Marijuana was added to World Anti-doping Agency’s proscribed list in 1997 after a Canadian snow boarder’s samples returned positive for marijuana metabolites.
However, the debate over whether the material enhances performance raged on and the doping watchdog in 2013 finally took a middle path by raising the in-competition threshold from 15 nanograms per milliliter to 150 nanograms per millilitre. This hike in threshold was to give cover to those athletes who smoke weed out of competitions. However, in Kang’s case sources revealed that marijuana found in his sample was close to 290 nanograms.
Sources within the AFI told that they decided to include Kang in the squad as he was not serving any suspension. “He was not suspended by NADA. So why should we drop him?” asked an AFI office-bearer.
Meanwhile, the decision was welcomed by Kang, who said that he had never used any performance-enhancing or recreational drugs.
“I was really pained to see my name in newspapers for a wrong reason. I had never used any drugs — weed or any steroid, and one fine morning I got a call from the officials that they had detected traces of marijuana in my samples. The media also went ballistic. That affected my preparations as I became mentally upset,” said Kang from his training base — NIS Patiala.
However, the Punjab athlete said he had taken herbal concoction from a local ‘vaidya’ to counter the rise in body temperature.

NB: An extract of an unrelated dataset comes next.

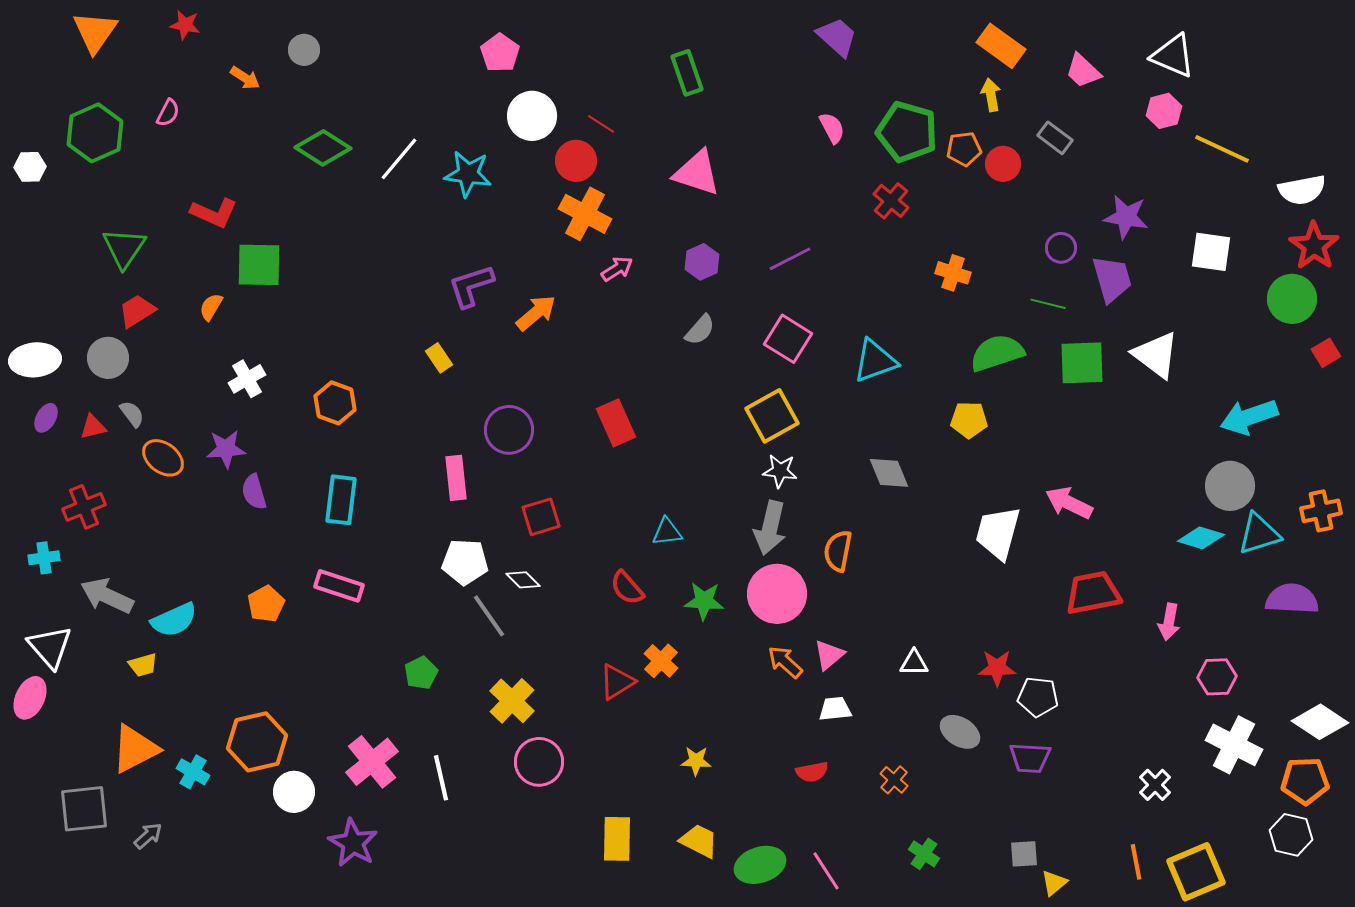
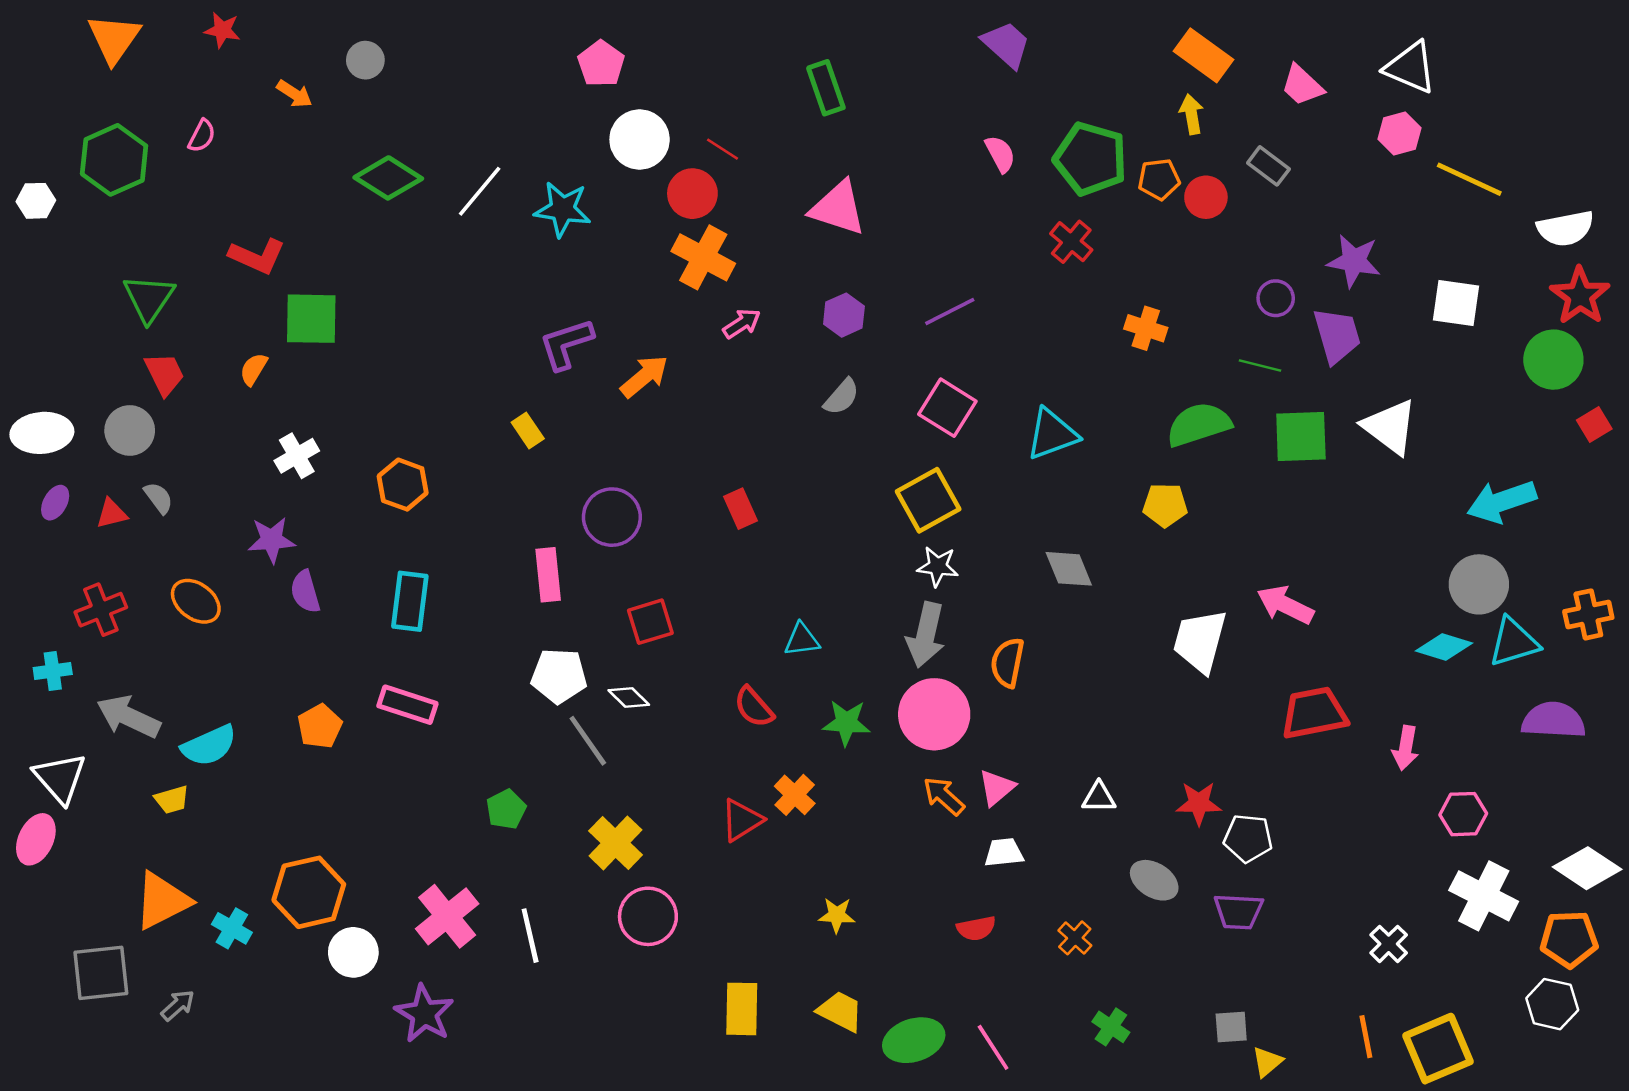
red trapezoid: (137, 311) -> (165, 374), turned 96
red rectangle: (616, 423) -> (741, 509), size x0.7
orange ellipse: (163, 458) -> (196, 601), moved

“I had some health worries in the beginning of May. My body temperature was going up and at times I was bleeding from my nose. I took Gond Katira, a traditional drink, to cool off my body. Gond Katira has been used by villagers for centuries. But it didn’t work for me, so my friend took me to a local ‘vaidya’ and he gave me a medicine in which a few petals of bhang were also mixed.
The powder had to be taken with milk and is quite popular among our people. I didn’t know that it might create issues,” Kang revealed. Kang’s Asian Championship dreams got a shot in the arm when the AFI called him for trial on Monday where he threw 77m in his first attempt to make it to the side.